Response to Student Post

Response to Student Post

please write a response to the studResponse to Student Postent post below the minimum of 250 words NO STAT PEARLS AS A REFERENCE


Impetigo is a common, contagious childhood bacterial skin infection commonly caused by Staphylococcus aureus (S.aureus) and sometimes concomitant with group A Streptococcus pyogenes (S.pyogenes). Response to Student Post

Transmission can be by direct and indirect contact through minor breaks in the skin’s surface or secondary infection of a preexisting disease, infection, or infestation (McCance & Huether, 2019). Impetigo is particularly in the setting with poor sanitary, crowded conditions such as daycare facilities (McCance & Huether, 2019). Response to Student Post

Clinical Characteristics

There are two types of impetigo infections vesicular and bullous. Vesicular impetigo, caused by both bacterias S.aureus and S.pyogenes, presents with small vesicles with a honey-colored serum with yellow to white-brown crusts (hallmark sign) formed over the vesicles that have ruptured that extend radially around the nose and mouth; but can be on hands and other exposed skin surfaces on the body (McCance & Huether, 2019).

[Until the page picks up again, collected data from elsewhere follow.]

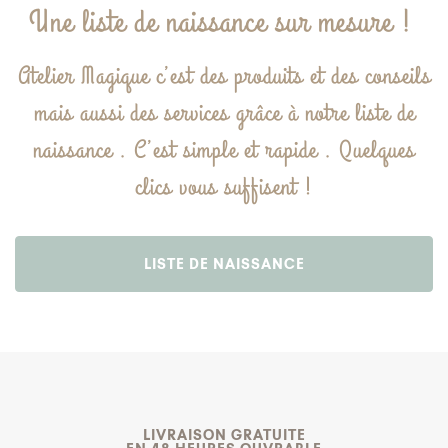
Une liste de naissance sur mesure !
Atelier Magique c’est des produits et des conseils
mais aussi des services grâce à notre liste de
naissance . C’est simple et rapide . Quelques
clics vous suffisent !
LISTE DE NAISSANCE
LIVRAISON GRATUITE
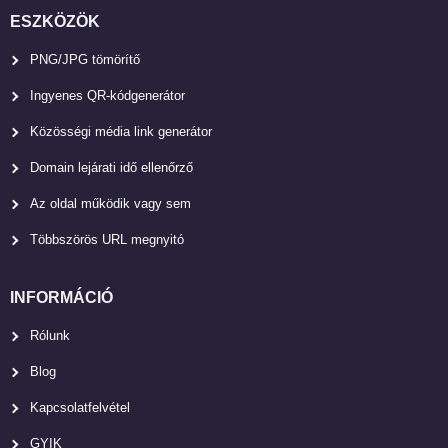
ESZKÖZÖK
PNG/JPG tömörítő
Ingyenes QR-kódgenerátor
Közösségi média link generátor
Domain lejárati idő ellenőrző
Az oldal működik vagy sem
Többszörös URL megnyitó
INFORMÁCIÓ
Rólunk
Blog
Kapcsolatfelvétel
GYIK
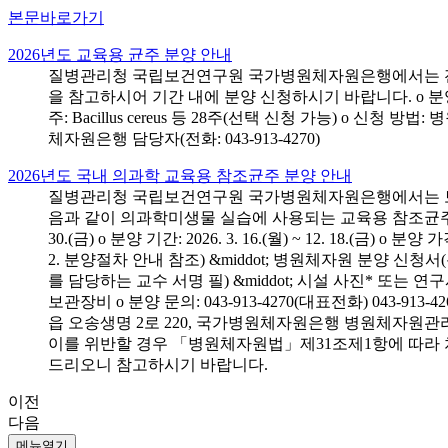
본문바로가기
2026년도 교육용 균주 분양 안내
질병관리청 국립보건연구원 국가병원체자원은행에서는 전국 
을 참고하시어 기간 내에 분양 신청하시기 바랍니다. o 분양 대상: 전국 시
주: Bacillus cereus 등 28주(선택 신청 가능) o 
체자원은행 담당자(전화: 043-913-4270)
2026년도 국내 의과학 교육용 참조균주 분양 안내
질병관리청 국립보건연구원 국가병원체자원은행에서는 보건의
음과 같이 의과학미생물 실습에 사용되는 교육용 참조균주 분양신청
30.(금) o 분양 기간: 2026. 3. 16.(월) ~ 12. 18.(
2. 분양절차 안내 참조) &middot; 병원체자원 분양 신청
를 담당하는 교수 서명 필) &middot; 시설 사진* 또는
보관장비 o 분양 문의: 043-913-4270(대표전화) 043-
읍 오송생명 2로 220, 국가병원체자원은행 병원체자원관
이를 위반할 경우 「병원체자원법」제31조제1항에 따라 
드리오니 참고하시기 바랍니다.
이전
다음
메뉴열기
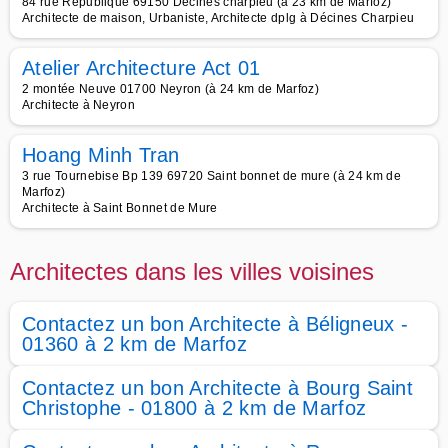
84 rue République 69150 Decines charpieu (à 23 km de Marfoz)
Architecte de maison, Urbaniste, Architecte dplg à Décines Charpieu
Atelier Architecture Act 01
2 montée Neuve 01700 Neyron (à 24 km de Marfoz)
Architecte à Neyron
Hoang Minh Tran
3 rue Tournebise Bp 139 69720 Saint bonnet de mure (à 24 km de
Marfoz)
Architecte à Saint Bonnet de Mure
Architectes dans les villes voisines
Contactez un bon Architecte à Béligneux -
01360 à 2 km de Marfoz
Contactez un bon Architecte à Bourg Saint
Christophe - 01800 à 2 km de Marfoz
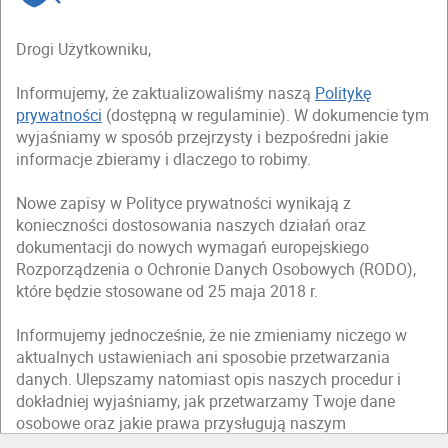
Drogi Użytkowniku,
Informujemy, że zaktualizowaliśmy naszą
Politykę
prywatności
(dostępną w regulaminie). W dokumencie tym
wyjaśniamy w sposób przejrzysty i bezpośredni jakie
informacje zbieramy i dlaczego to robimy.
Nowe zapisy w Polityce prywatności wynikają z
konieczności dostosowania naszych działań oraz
dokumentacji do nowych wymagań europejskiego
Rozporządzenia o Ochronie Danych Osobowych (RODO),
które będzie stosowane od 25 maja 2018 r.
Informujemy jednocześnie, że nie zmieniamy niczego w
aktualnych ustawieniach ani sposobie przetwarzania
danych. Ulepszamy natomiast opis naszych procedur i
dokładniej wyjaśniamy, jak przetwarzamy Twoje dane
osobowe oraz jakie prawa przysługują naszym
użytkownikom.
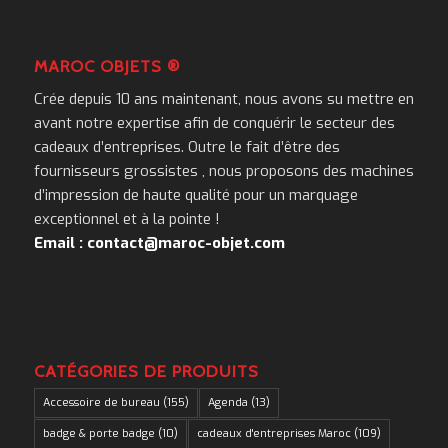
MAROC OBJETS ®
Crée depuis 10 ans maintenant, nous avons su mettre en
avant notre expertise afin de conquérir le secteur des
cadeaux d’entreprises. Outre le fait d’être des
fournisseurs grossistes , nous proposons des machines
d’impression de haute qualité pour un marquage
exceptionnel et à la pointe !
Email : contact@maroc-objet.com
CATÉGORIES DE PRODUITS
Accessoire de bureau
(155)
Agenda
(13)
badge & porte badge
(10)
cadeaux d'entreprises Maroc
(109)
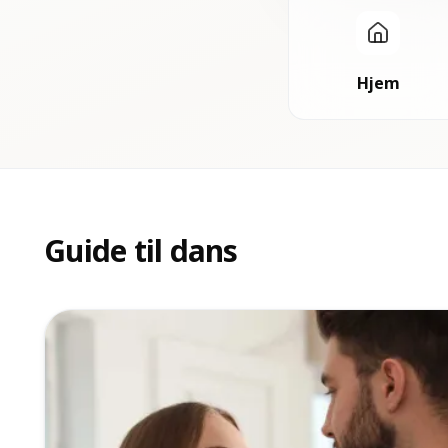
Hjem
Guide til dans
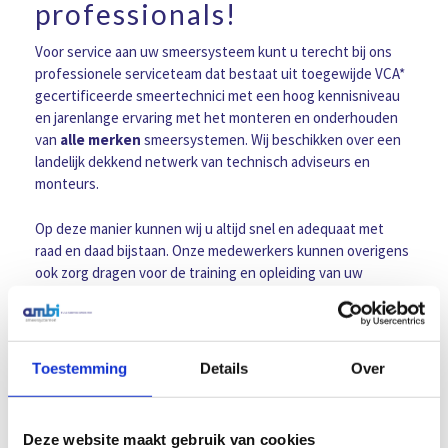
professionals!
DOOR
AMBI
Voor service aan uw smeersysteem kunt u terecht bij ons
PROFESSIONALS!
professionele serviceteam dat bestaat uit toegewijde VCA*
gecertificeerde smeertechnici met een hoog kennisniveau
en jarenlange ervaring met het monteren en onderhouden
van
alle merken
smeersystemen. Wij beschikken over een
landelijk dekkend netwerk van technisch adviseurs en
monteurs.
Op deze manier kunnen wij u altijd snel en adequaat met
raad en daad bijstaan. Onze medewerkers kunnen overigens
ook zorg dragen voor de training en opleiding van uw
medewerkers. Dit kunnen gebruikerstrainingen voor nieuwe
smeersystemen zijn of technische trainingen voor uw
onderhoudspersoneel. Veel van onze klanten hebben
inmiddels bij Ambi Smeersystemen een onderhoudscontract
Toestemming
Details
Over
afgesloten. Bij deze bedrijven worden de bestaande
systemen regelmatig nauwkeurig gecontroleerd.
Deze website maakt gebruik van cookies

Bullous impetigo is caused by S.aureus alone that causes a bacterial toxin to be produced causing blistering vesicles and/or lesions that enlarge to form superficial bullae; and as bullae rupture, a thin, flat, honey-colored crust appears that too, like vesicular impetigo, can be seen around the nose, mouth, hands, and other bodily surfaces (McCance & Huether, 2019).

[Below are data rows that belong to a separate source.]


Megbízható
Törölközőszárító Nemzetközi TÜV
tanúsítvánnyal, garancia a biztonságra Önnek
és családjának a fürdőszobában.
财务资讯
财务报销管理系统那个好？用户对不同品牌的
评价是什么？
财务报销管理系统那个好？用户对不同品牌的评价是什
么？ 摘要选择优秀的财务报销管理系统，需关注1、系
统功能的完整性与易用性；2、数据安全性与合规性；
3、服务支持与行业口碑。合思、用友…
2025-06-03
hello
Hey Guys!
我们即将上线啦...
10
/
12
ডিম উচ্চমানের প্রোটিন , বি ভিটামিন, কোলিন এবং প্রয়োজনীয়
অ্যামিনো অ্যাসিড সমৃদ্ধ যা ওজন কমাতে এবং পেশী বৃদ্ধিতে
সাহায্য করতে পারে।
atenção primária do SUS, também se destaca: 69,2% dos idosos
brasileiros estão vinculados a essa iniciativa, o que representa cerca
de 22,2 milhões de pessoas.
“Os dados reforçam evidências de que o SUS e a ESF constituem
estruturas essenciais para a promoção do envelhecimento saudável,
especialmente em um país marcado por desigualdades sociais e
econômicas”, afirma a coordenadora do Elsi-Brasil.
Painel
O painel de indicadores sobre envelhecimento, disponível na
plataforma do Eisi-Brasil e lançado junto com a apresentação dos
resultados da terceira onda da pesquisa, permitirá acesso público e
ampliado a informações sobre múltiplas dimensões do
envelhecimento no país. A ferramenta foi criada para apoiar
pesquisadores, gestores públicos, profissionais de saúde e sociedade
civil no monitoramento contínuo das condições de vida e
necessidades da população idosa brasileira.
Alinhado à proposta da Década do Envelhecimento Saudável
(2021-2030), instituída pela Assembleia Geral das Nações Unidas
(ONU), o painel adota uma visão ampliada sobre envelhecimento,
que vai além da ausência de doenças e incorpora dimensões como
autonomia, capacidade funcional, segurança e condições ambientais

Diagnosis of impetigo is usually based on the patient’s medical history, social history, and physical exam if it is localized to one area (uncomplicated). However, if complicated or for recurrent infections, bacterial cultures are the diagnostics of choice, especially if MRSA is suspected. A gram stain would show gram-positive cocci. A bacterial culture would reveal Group A strep. Response to Student Post

Recommended Plan

If the impetigo is non-complicated, meaning localized to one area, then topical antibiotics such as mupirocin can be used for both isolates of S.aureus and S.pyogenes. For complicated impetigo that extends largely to other surfaces of the skin, systemic antibiotics such as first-generation cephalosporins like Cephalexin is used.

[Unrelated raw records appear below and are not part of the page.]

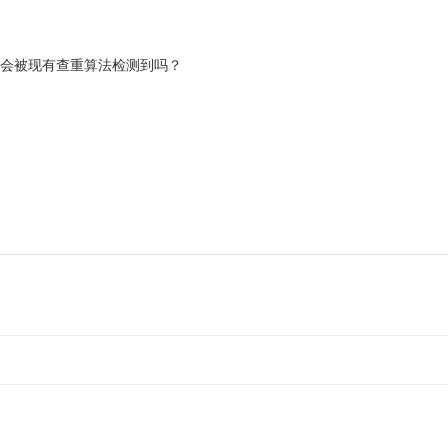
都会被现有查重算法检测到吗？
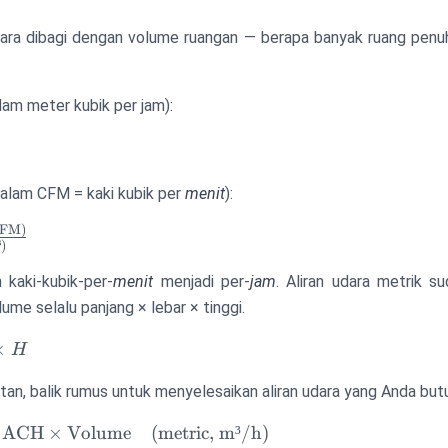
dara dibagi dengan volume ruangan — berapa banyak ruang penu
alam meter kubik per jam):
)
=
w
dalam CFM = kaki kubik per
menit
):
CFM)
)
kaki-kubik-per-
menit
menjadi per-
jam
. Aliran udara metrik su
ume selalu panjang × lebar × tinggi.
×
H
an, balik rumus untuk menyelesaikan aliran udara yang Anda but
ACH
×
Volume
(
metric, m³/h
)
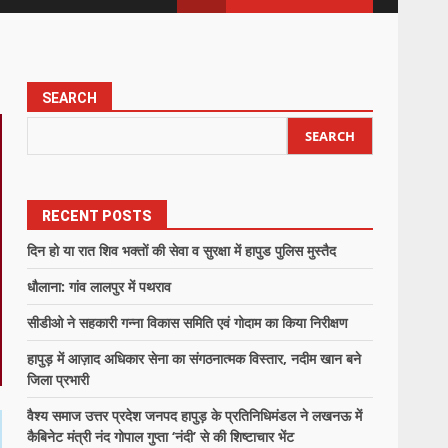
SEARCH
SEARCH
RECENT POSTS
दिन हो या रात शिव भक्तों की सेवा व सुरक्षा में हापुड पुलिस मुस्तैद
धौलाना: गांव लालपुर में पथराव
सीडीओ ने सहकारी गन्ना विकास समिति एवं गोदाम का किया निरीक्षण
हापुड़ में आज़ाद अधिकार सेना का संगठनात्मक विस्तार, नदीम खान बने
जिला प्रभारी
वैश्य समाज उत्तर प्रदेश जनपद हापुड़ के प्रतिनिधिमंडल ने लखनऊ में
कैबिनेट मंत्री नंद गोपाल गुप्ता ‘नंदी’ से की शिष्टाचार भेंट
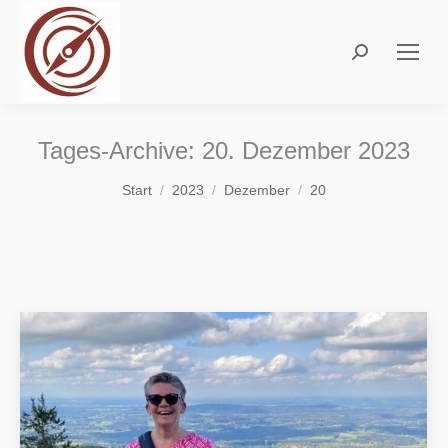
Search:
Tages-Archive:
20. Dezember 2023
Sie befinden sich hier:
Start
2023
Dezember
20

If MRSA is suspected, beta-lactam antibiotics (ex. penicillins/cephalosporins) should be avoided, the use of macrolides (the “mycins”) should be considered; and chlorhexidine 2% washes and mupirocin topical ointment should be used in the multicombination treatment (Hollier, 2021).


Hollier, A. (2021). Clinical guidelines in primary care. Fourth edition ISBN 978-892418-27-2

McCance, K.L., & Huether, S.E. (2019). Pathophysiology: The biologic basis for disease in adults and children (8th ed.). Elsevier.